**Extracted page text data**.
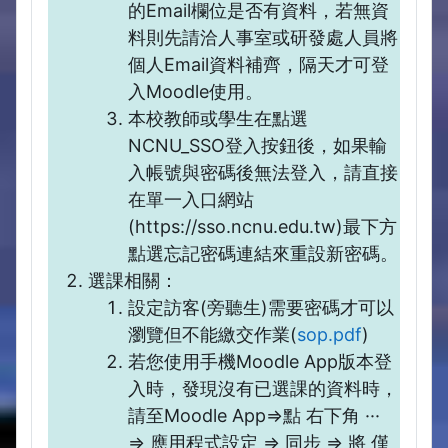
的Email欄位是否有資料，若無資
料則先請洽人事室或研發處人員將
個人Email資料補齊，隔天才可登
入Moodle使用。
本校教師或學生在點選
NCNU_SSO登入按鈕後，如果輸
入帳號與密碼後無法登入，請直接
在單一入口網站
(https://sso.ncnu.edu.tw)最下方
點選忘記密碼連結來重設新密碼。
選課相關：
設定訪客(旁聽生)需要密碼才可以
瀏覽但不能繳交作業(
sop.pdf
)
若您使用手機Moodle App版本登
入時，發現沒有已選課的資料時，
請至Moodle App=>點 右下角 ···
=> 應用程式設定 => 同步 => 將 僅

**Problem to work on**.
Would you reproduce, exactly and with nothing added, every line from the beginning of the entries above through the line that contains "請至Moodle App=>點 右下角 ···", both included, leaving out the pictures?

**Answer to this problem**.
的Email欄位是否有資料，若無資
料則先請洽人事室或研發處人員將
個人Email資料補齊，隔天才可登
入Moodle使用。
本校教師或學生在點選
NCNU_SSO登入按鈕後，如果輸
入帳號與密碼後無法登入，請直接
在單一入口網站
(https://sso.ncnu.edu.tw)最下方
點選忘記密碼連結來重設新密碼。
選課相關：
設定訪客(旁聽生)需要密碼才可以
瀏覽但不能繳交作業(
sop.pdf
)
若您使用手機Moodle App版本登
入時，發現沒有已選課的資料時，
請至Moodle App=>點 右下角 ···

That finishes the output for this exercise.